Consumers not only bought fewer risk policies in the first six months of this year but also lapsed a higher number of policies, which is in stark contrast to the same period last year, according to the Association for Savings and Investment South Africa (Asisa).
Last year, while the country was still suffering the full impact of the Covid-19 pandemic, the long-term insurance industry recorded a significant increase in new risk policies bought in the first half of the year, and lapses were lower, Asisa said.
This year, consumers have had to absorb unprecedented fuel-price increases, as well as higher food prices and rising interest rates. At the same time, 64% of South Africans between the ages of 25 and 34 are unemployed, according to the Quarterly Labour Force Survey for the first quarter of 2022.
“South Africans in this age group are meant to be economically active and under normal circumstances be concerned with buying risk cover to offer financial protection to their growing families, as well as cover credit purchases, such as mortgage bonds,” said Hennie de Villiers, the deputy chairperson of Asisa’s Life and Risk Board Committee.
Many of those who are employed are likely to be reluctant to commit to monthly premium payments while living costs are at an all-time high, he said.
De Villiers said that even credit life policies failed to achieve meaningful growth in the first half of this year, which indicates that consumers were struggling to access credit or were practising greater restraint when buying on credit.
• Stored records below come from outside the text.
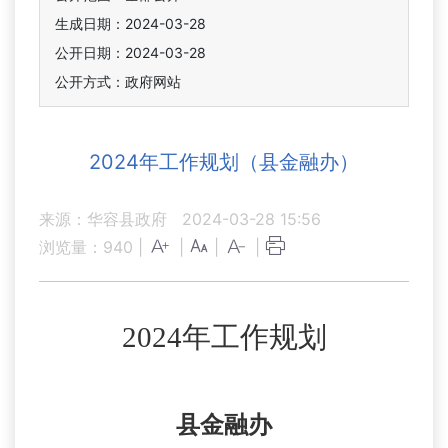
生成日期：2024-03-28
公开日期：2024-03-28
公开方式：政府网站
2024年工作规划（县金融办）
来源：华容县政府
2024-03-28 15:56
浏览量：
940
|
|
|
|
2024年工作规划
县金融
办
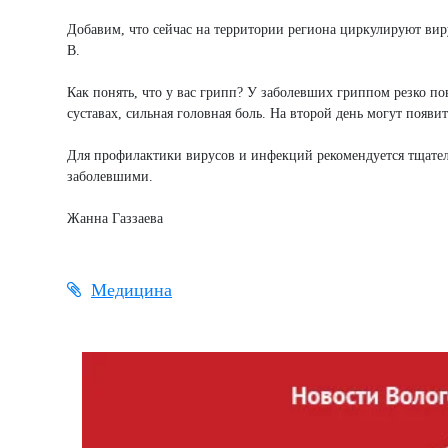
Добавим, что сейчас на территории региона циркулируют вир
В.
Как понять, что у вас грипп? У заболевших гриппом резко по
суставах, сильная головная боль. На второй день могут появи
Для профилактики вирусов и инфекций рекомендуется тщатель
заболевшими.
Жанна Газзаева
Медицина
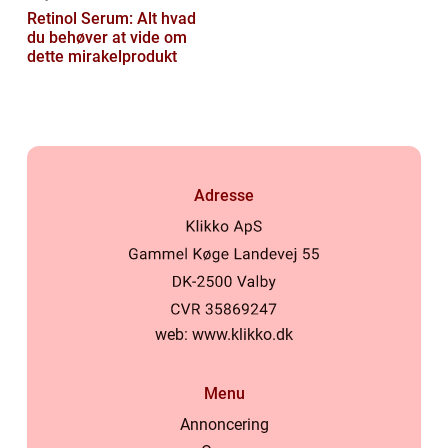
Retinol Serum: Alt hvad
du behøver at vide om
dette mirakelprodukt
Adresse
web:
www.klikko.dk
Menu
Annoncering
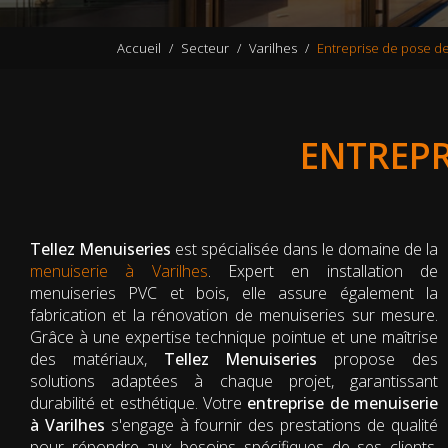
Accueil
Secteur
Varilhes
Entreprise de pose de
ENTREPR
Tellez Menuiseries
est spécialisée dans le domaine de la
menuiserie à Varilhes
. Expert en installation de
menuiseries PVC et bois, elle assure également la
fabrication et la rénovation de menuiseries sur mesure.
Grâce à une expertise technique pointue et une maîtrise
des matériaux,
Tellez Menuiseries
propose des
solutions adaptées à chaque projet, garantissant
durabilité et esthétique. Votre
entreprise de menuiserie
à Varilhes
s'engage à fournir des prestations de qualité
pour répondre aux besoins spécifiques de ses clients,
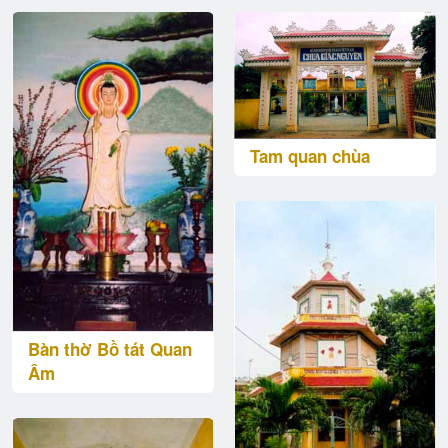
Tam quan chùa
Bàn thờ Bồ tát Quan
Âm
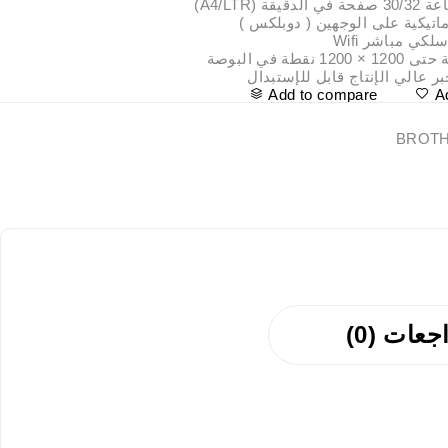
قة (A4/LTR)
اتيكية على الوجهين ( دوبلكس )
كي مباشر Wifi
 نقطة في البوصة
 عالي الإنتاج قابل للإستبدال
Add to compare
A
BROT
جعات (0)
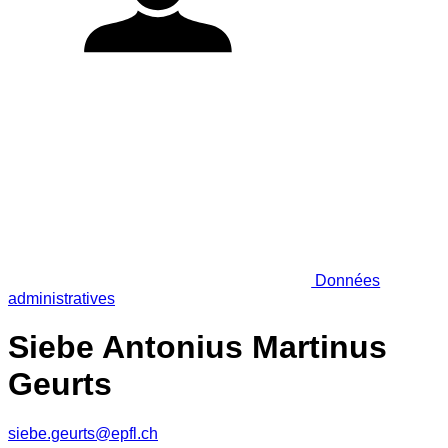
Données
administratives
Siebe Antonius Martinus
Geurts
siebe.geurts@epfl.ch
At the start of this year, there were 34.3 million recurring-premium risk policies (life policies, funeral policies, credit life policies, disability policies, severe illness policies and income protection policies) in force.
Although consumers bought 4.4 million new risk policies in the first six months of this year, 4.3 million risk policies were lapsed and claims against 199 023 policies were submitted. This resulted in a marginal drop of 0.1% to 34.2 million in-force recurring-premium risk policies at the end of June 2022.
By contrast, in the first six months of 2021, 5.9 million new risk policies were sold, 3.7 million risk policies were lapsed, and claims were submitted against 277 072 policies. This resulted in an increase of 0.73% to 33.2 million in-force recurring premium risk policies at the end of June 2021.
De Villiers said the number of claims reduced significantly in the first half of this year compared with the same period last year, when the country was in the midst of the pandemic.
De Villiers also reported a further marginal decline in the number of individual recurring-premium savings policies (endowments and retirement annuities), from 5.75 million policies at the start of 2022 to 5.71 million at the end of June 2022. At the end of June last year, there were 5.96 million in-force recurring-premium savings policies.
Of particular concern is the high number of policy surrenders, said De Villiers. Although 293 423 new policies were sold during the six months to the end of June, 319 318 policies were surrendered.
“This is not surprising, since consumers are far more likely to surrender their savings policies during tough times to access their savings to cope with financial hardship,” he said.
De Villiers said policyholders and beneficiaries received claims and benefit payments worth R270.2 billion from life insurers in the first half of this year. Payments to policyholders and beneficiaries included retirement annuity and endowment policy benefits, as well as claims against life, disability, severe illness and income protection policies.
Life industry has healthy reserves
Asisa said the life industry remains in “robust” financial health and is well capitalised to honour the long-term contractual promises made to customers.
Its statistics show that the life insurance industry held assets of R3.51 trillion at the end of June 2022, while liabilities amounted to R3.18 trillion. This left the industry with free assets of R335.8 billion, which is more than double the reserve buffer required by the Solvency Capital Requirements.
De Villiers said is the first time since 2020 that the industry’s collective reserve buffer was more than double the requirement.
He said a healthy reserve buffer is of critical importance, because it enables insurers to pay claims and policy benefits even in times of extreme market turmoil and/or unusually high claims.